# Revisiting transcendental functions

April 30, 2012

The overwhelming majority of the time when I use arbitrary-precision arithmetic, I only need precision slightly higher than hardware precision; typically 30-40 digits, occasionally perhaps 100 digits, and only very rarely 1000 digits or more. About two years ago, I started doing some experiments to see how quickly the most common transcendental functions (exp, log, cos, sin, atan, gamma) can be computed in this range (the old test code, now obsolete, is available here).

There are three main ideas. The first is simply to do arithmetic very efficiently, only using the GMP functions that are written in assembly (mpn_add_n, mpn_addmul_1, mpn_mul_basecase, etc.), avoiding divisions like the plague, eliminating temporary memory allocations and copies, and so on.

The second is to use complexity reduction techniques aggressively. For elementary (or hypergeometric) functions, one can get a complexity of $d^{2.333}$ instead of the naive $d^3$ at $d$-digit precision by combining argument reduction with baby-step/giant-step polynomial evaluation. With the proper low-level implementation, this should be effective essentially from $d = 1$.

The third is to take advantage of precomputation to speed up repeated evaluations. RAM is cheap, and in the range up to 100 digits or so, the space needed to speed up the most commonly used functions by large factors is measured in kilobytes. Of course, use of lookup tables increases cache pressure, but a cache miss is much cheaper than a whole sequence of operations on multi-limb integers, so this tradeoff is generally worth it (some benchmarking I did a while back also indicated that prefetch instructions worked wonderfully for this purpose, at least on my CPU).

I have now written a new basecase implementation for exp(), substantially improved compared to my previous experiments; the code can be found here. Using a modest 224 KB lookup table (with a small modification, this could be trimmed to about 160 KB) for 16-bit argument reduction allows going up to a precision of about 384 bits, or 115 decimal digits, on a 64-bit system. In other words plenty for most practical purposes. The lookup table itself takes just a few microseconds to generate dynamically.

Here is how it compares to some other libraries: the system double-precision exp, the double-double (dd) and quad-double (qd) types from D. H. Bailey’s QD library (measured using the supplied tests/qd_timer program), MPFR, and mpmath (using the Python implementation with GMPY types, not the code in Sage which wraps MPFR). All timings are in nanoseconds.

prec system dd qd mpfr mpmath new code
53 49 4300 20000 180
64 5500 20000 190
106 790 7200 24000 330
128 7800 26000 340
192 10000 29000 520
212 6500 10000 31000 690
256 11000 31400 780
320 12000 34000 1100
384 14000 38000 1500

A couple of things need to be pointed out.

Right now, this code is experimental. I have not tested it thoroughly, and it does not come with an error bound (however, the error is never larger than a few ulp, and a bound can be bounded quite easily, for which I intend to include code later on).

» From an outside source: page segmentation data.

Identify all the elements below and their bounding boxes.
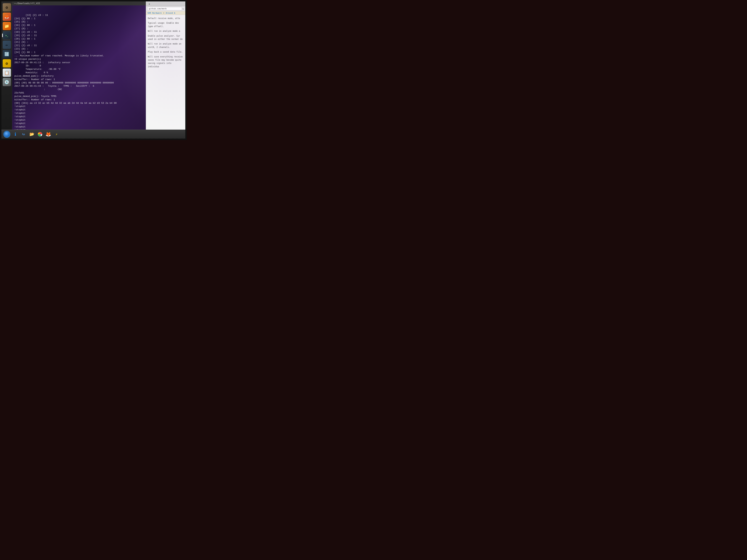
- browser-paragraph-0: Default receive mode, atte: [148, 17, 183, 20]
- terminal-line: [00] {161} aa c3 32 ac b5 4d 4d 32 aa ab…: [15, 102, 117, 104]
- sidebar-icon-disc[interactable]: 💿: [3, 78, 11, 86]
- terminal-line: [14] {1} 80 : 1: [15, 17, 35, 20]
- sidebar-icon-light[interactable]: 📋: [3, 69, 11, 77]
- terminal-line: 23cfd91: [15, 91, 24, 94]
- browser-bookmarks-bar: SDR Hardware ▾ Around b: [146, 11, 185, 15]
- inner-screen: ⚙🦊📁>_✏🔢⚙📋💿 ~~/Downloads/rtl_433 [13] {2}…: [1, 1, 185, 130]
- taskbar-icon-chrome[interactable]: [36, 131, 44, 138]
- terminal-line: : CRC: [15, 88, 62, 91]
- terminal-line: bitbuffer:: Number of rows: 1: [15, 98, 55, 101]
- terminal-line: Humidity: 0 %: [15, 71, 48, 74]
- terminal-line: 2017-09-26 09:41:44 : Toyota : TPMS : Se…: [15, 85, 94, 87]
- terminal-line: !stopbit: [15, 126, 26, 128]
- terminal-line: [19] {2} c0 : 11: [15, 34, 37, 37]
- terminal-line: bitbuffer:: Number of rows: 1: [15, 78, 55, 81]
- browser-url-display[interactable]: github.com/merb: [148, 7, 182, 10]
- taskbar-icon-firefox-tb[interactable]: 🦊: [45, 131, 52, 138]
- terminal-line: !stopbit: [15, 122, 26, 125]
- new-tab-button[interactable]: +: [148, 2, 151, 6]
- terminal-line: [15] {0} :: [15, 21, 28, 23]
- terminal-line: pulse_demod_pcm(): Toyota TPMS: [15, 95, 56, 98]
- terminal-line: [22] {2} c0 : 11: [15, 44, 37, 47]
- bookmark-item-0[interactable]: SDR Hardware: [148, 12, 162, 14]
- sidebar-icon-terminal[interactable]: >_: [3, 31, 11, 39]
- sidebar-icon-files[interactable]: 📁: [3, 22, 11, 30]
- browser-refresh-button[interactable]: ↻: [183, 7, 184, 10]
- browser-toolbar: github.com/merb ↻: [146, 6, 185, 11]
- browser-paragraph-3: Enable pulse analyzer. Sur used in eithe…: [148, 34, 183, 41]
- terminal-line: [18] {2} c0 : 11: [15, 31, 37, 33]
- terminal-window[interactable]: ~~/Downloads/rtl_433 [13] {2} c0 : 11 [1…: [12, 1, 146, 130]
- sidebar-icon-firefox[interactable]: 🦊: [3, 12, 11, 21]
- terminal-line: [16] {1} 80 : 1: [15, 24, 35, 27]
- terminal-line: !stopbit: [15, 112, 26, 114]
- sidebar-icon-yellow-gear[interactable]: ⚙: [3, 59, 11, 68]
- terminal-line: ... Maximum number of rows reached. Mess…: [15, 54, 104, 57]
- taskbar-icon-hp[interactable]: hp: [20, 131, 27, 138]
- main-content: ~~/Downloads/rtl_433 [13] {2} c0 : 11 [1…: [12, 1, 185, 130]
- terminal-line: [21] {0} :: [15, 41, 28, 44]
- taskbar-icon-folder[interactable]: 📂: [28, 131, 35, 138]
- browser-tab-bar: +: [146, 1, 185, 6]
- terminal-line: !stopbit: [15, 118, 26, 121]
- browser-panel: + github.com/merb ↻ SDR Hardware ▾ Aroun…: [146, 1, 185, 130]
- terminal-line: !stopbit: [15, 108, 26, 111]
- bookmark-separator: ▾: [163, 12, 164, 14]
- terminal-line: !stopbit: [15, 115, 26, 118]
- terminal-line: [20] {1} 80 : 1: [15, 37, 35, 40]
- terminal-line: pulse_demod_ppm(): inFactory: [15, 75, 53, 77]
- sidebar-icon-calc[interactable]: 🔢: [3, 50, 11, 58]
- terminal-line: <0 unique packet(s): [15, 58, 41, 60]
- taskbar-icon-start[interactable]: [3, 131, 10, 138]
- terminal-line: Temperature: -90.00 °F: [15, 68, 60, 71]
- terminal-line: 2017-09-26 09:41:13 : inFactory sensor: [15, 61, 70, 64]
- terminal-title-bar: ~~/Downloads/rtl_433: [12, 1, 146, 5]
- sidebar-icon-gear[interactable]: ⚙: [3, 3, 11, 11]
- terminal-line: [17] {0} :: [15, 27, 28, 30]
- taskbar-icon-ie[interactable]: ℹ: [12, 131, 19, 138]
- taskbar-icon-network[interactable]: ⚡: [53, 131, 60, 138]
- browser-paragraph-1: Typical usage: Enable dev (ppm offset).: [148, 21, 183, 28]
- terminal-output: [13] {2} c0 : 11 [14] {1} 80 : 1 [15] {0…: [15, 7, 144, 130]
- taskbar: ℹhp📂🦊⚡: [1, 130, 185, 138]
- browser-paragraph-4: Will run in analyze mode an uint8, 2 cha…: [148, 42, 183, 49]
- terminal-line: [13] {2} c0 : 11: [26, 14, 48, 17]
- terminal-title: ~~/Downloads/rtl_433: [14, 2, 40, 5]
- screen-wrapper: ⚙🦊📁>_✏🔢⚙📋💿 ~~/Downloads/rtl_433 [13] {2}…: [0, 0, 187, 140]
- sidebar: ⚙🦊📁>_✏🔢⚙📋💿: [1, 1, 12, 130]
- browser-paragraph-5: Play back a saved data file.: [148, 50, 183, 53]
- terminal-line: [24] {1} 80 : 1: [15, 51, 35, 54]
- browser-paragraph-2: Will run in analyze mode a: [148, 29, 183, 33]
- terminal-line: [23] {0} :: [15, 48, 28, 50]
- browser-content: Default receive mode, atteTypical usage:…: [146, 15, 185, 130]
- terminal-line: !stopbit: [15, 105, 26, 108]
- terminal-line: [00] {40} 00 00 00 00 00 : 00000000 0000…: [15, 81, 114, 84]
- browser-paragraph-6: Will save everything receive saves file …: [148, 55, 183, 69]
- bookmark-item-1[interactable]: Around b: [166, 12, 175, 14]
- sidebar-icon-editor[interactable]: ✏: [3, 41, 11, 49]
- terminal-line: ID: 0: [15, 64, 41, 67]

All other libraries take an arbitrary $x$, not necessarily restricted to $[0,\ln 2)$. The initial argument reduction is a division with remainder, where a low-precision value of $1/\ln 2$ can be precomputed, meaning that only a single mpn_submul_1 plus some adjustments should be necessary.

The system exponential function, MPFR and mpmath also effectively use higher internal precision to compute the exponential with 0.5 or 1 ulp error, so to be fair a few guard bits should be added.

Even after adding all remaining corrections, the code can actually probably be made faster. At 1 or 2 limb precision, replacing all calls to GMP functions with inline assembly should improve performance; the current code also contains a redundant division, which should save 60 nanoseconds or so when removed.

Among the elementary functions, exp is the easiest to implement; cos, sin, atan and log can be computed using similar principles, although there is some more overhead, so they will perhaps be a factor two slower. The next logical step is to add a second version of exp, for precisions between 384 bits and a few thousand digits. It will necessarily be a bit slower than the basecase version, but should still be a decent factor faster than the MPFR function in this range.